The Data Fabric, Containers, Kubernetes, Knowledge-Graphs, and more

Read all the parts here: Part 1, Part-1b, Part 2.

In the last article we talked about the building blocks of a knowledge-graph, now we will go a step further and learn the basic concepts, technologies and languages we need to understand to actually build it.

Table of Contents

Introduction

https://towardsdatascience.com/the-data-fabric-for-machine-learning-part-1-2c558b7035d7

In the last article on the series I talked about the concept of the knowledge-graph as and its relation to the data fabric:

The fabric in the data fabric is built from a knowledge-graph, to create a knowledge-graph you need semantics and ontologies to find an useful way of linking your data that uniquely identifies and connects data with common business terms.

Also I talked about the concept of triples: subject, object, and predicate (or entity-attribute-value) and the Resource Description Framework (RDF).

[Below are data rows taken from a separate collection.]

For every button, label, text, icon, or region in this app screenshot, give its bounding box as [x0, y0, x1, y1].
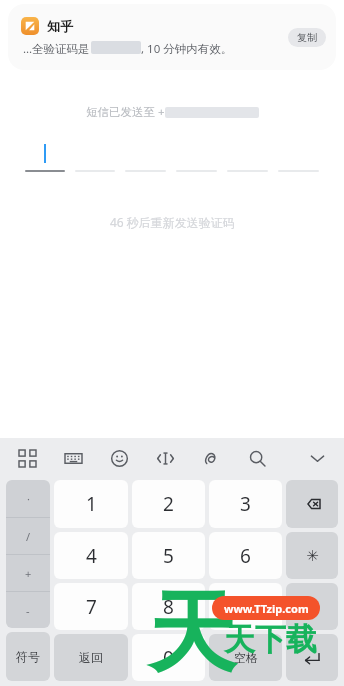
- staticText: -: [26, 603, 30, 618]
- button[interactable]: 复制: [288, 28, 326, 47]
- button[interactable]: Backspace: [286, 480, 338, 528]
- button[interactable]: 9: [209, 583, 282, 630]
- button[interactable]: Apps: [14, 445, 40, 471]
- button[interactable]: 46 秒后重新发送验证码: [110, 214, 235, 230]
- button[interactable]: [125, 138, 166, 172]
- button[interactable]: 8: [132, 583, 205, 630]
- button[interactable]: 7: [54, 583, 128, 630]
- staticText: 返回: [79, 650, 103, 665]
- button[interactable]: 空格: [209, 634, 282, 681]
- staticText: +: [25, 566, 32, 581]
- staticText: 2: [163, 491, 174, 517]
- staticText: 6: [240, 543, 251, 569]
- button[interactable]: [75, 138, 115, 172]
- staticText: 7: [86, 594, 97, 620]
- button[interactable]: ·: [6, 480, 50, 517]
- button[interactable]: 6: [209, 532, 282, 579]
- button[interactable]: 知乎: [8, 4, 336, 70]
- button[interactable]: 0: [132, 634, 205, 681]
- button[interactable]: 4: [54, 532, 128, 579]
- staticText: 46 秒后重新发送验证码: [110, 214, 235, 230]
- staticText: 1: [86, 491, 97, 517]
- button[interactable]: Clipboard: [198, 445, 224, 471]
- button[interactable]: 3: [209, 480, 282, 528]
- staticText: www.TTzip.com: [224, 601, 309, 616]
- staticText: 复制: [297, 31, 317, 44]
- button[interactable]: #: [286, 583, 338, 630]
- staticText: 知乎: [47, 18, 73, 34]
- staticText: ·: [27, 491, 30, 506]
- staticText: 天: [148, 578, 236, 686]
- staticText: #: [307, 597, 317, 617]
- staticText: 8: [163, 594, 174, 620]
- button[interactable]: [25, 138, 65, 172]
- button[interactable]: Text cursor: [152, 445, 178, 471]
- button[interactable]: Enter: [286, 634, 338, 681]
- button[interactable]: +: [6, 555, 50, 591]
- button[interactable]: 1: [54, 480, 128, 528]
- button[interactable]: 返回: [54, 634, 128, 681]
- staticText: 4: [86, 543, 97, 569]
- button[interactable]: Hide keyboard: [304, 445, 330, 471]
- staticText: 9: [240, 594, 251, 620]
- button[interactable]: [227, 138, 268, 172]
- button[interactable]: 2: [132, 480, 205, 528]
- staticText: , 10 分钟内有效。: [141, 41, 233, 57]
- staticText: 空格: [234, 650, 258, 665]
- staticText: 短信已发送至 +: [86, 104, 165, 120]
- button[interactable]: /: [6, 518, 50, 554]
- staticText: ✳: [306, 547, 319, 564]
- button[interactable]: -: [6, 592, 50, 628]
- staticText: 0: [163, 645, 174, 671]
- staticText: 符号: [16, 649, 40, 664]
- staticText: 天下载: [224, 620, 317, 659]
- button[interactable]: 5: [132, 532, 205, 579]
- button[interactable]: [176, 138, 217, 172]
- staticText: /: [26, 529, 31, 544]
- staticText: 3: [240, 491, 251, 517]
- button[interactable]: ✳: [286, 532, 338, 579]
- staticText: …全验证码是: [23, 41, 90, 57]
- button[interactable]: Emoji: [106, 445, 132, 471]
- button[interactable]: Keyboard: [60, 445, 86, 471]
- button[interactable]: 符号: [6, 632, 50, 681]
- staticText: 5: [163, 543, 174, 569]
- button[interactable]: [278, 138, 319, 172]
- button[interactable]: Search: [244, 445, 270, 471]
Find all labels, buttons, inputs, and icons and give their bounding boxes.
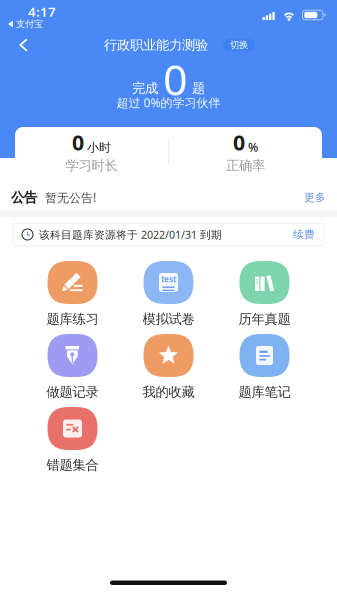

Now after all of that and the discussion we should be ready to create our data fabric right? Well no.

In this article I’ll detail the last pieces we need to understand to actually build a knowledge-graph and deploy a data fabric for our company. I’ll be using the the stand-alone AnzoGraph graph database by Cambridge Semantics, and I will deploy it with Docker and Kubernetes.

As you can imagine, we have to know more about containers, docker, kubernetes, etc., but there’s something else. We need to have a way to talk to the data, normally we do that with SQL, but when you have graph data, one of the best languages out there to do that is called SPARQL, so we will be learning that too.

This article is a tutorial with theoretical information on how to deploy AnzoGraph on Kubernetes, based on the tutorial by Cambridge Semantics:

Disclaimer for the tutorial: I’ll be testing everything in MacOS but you can find more information about other platforms in the above link.

Objective

At the end of the article you’ll be able to understand the basics of containers, Kubernetes, how to build a platform on top of them, and also the language for graph databases we’ll be using SPARQL all related with the stand-alone AnzoGraph graph database.

Introduction to containers and docker

This won’t be a complete overview of containers, just enough information so you can know why we need them. Check more in the resources below.

What is a container?

In docker’s webpage, there’s a great one liner for what is a container is:

A standardized unit of software

The formal definition of a container is:

A container is a standard unit of software that packages up code and all its dependencies so the application runs quickly and reliably from one computing environment to another.

In simple words, a container is an isolated environment in which you can set up the dependencies that you need in order to perform a task. They’re similar to virtual machines, but function differently because containers virtualize the operating system instead of hardware.

We can visualize a container like this:

https://www.docker.com/resources/what-container

Each container gets its own isolated user space to allow multiple containers to run on a single host machine.

Why do we need containers?

https://xkcd.com/1629/

Containers make our life easier. With them we can test programming environments, software an tools without harming our main OS, and also they have amazing applications in the distribution section of our products.

Great people like Ben Weber, Will Koehrsen, Mark Nagelberg and Sachin Abeywardana wrote amazing pieces on the needs of containers in the data science space, you can find them in the resources below.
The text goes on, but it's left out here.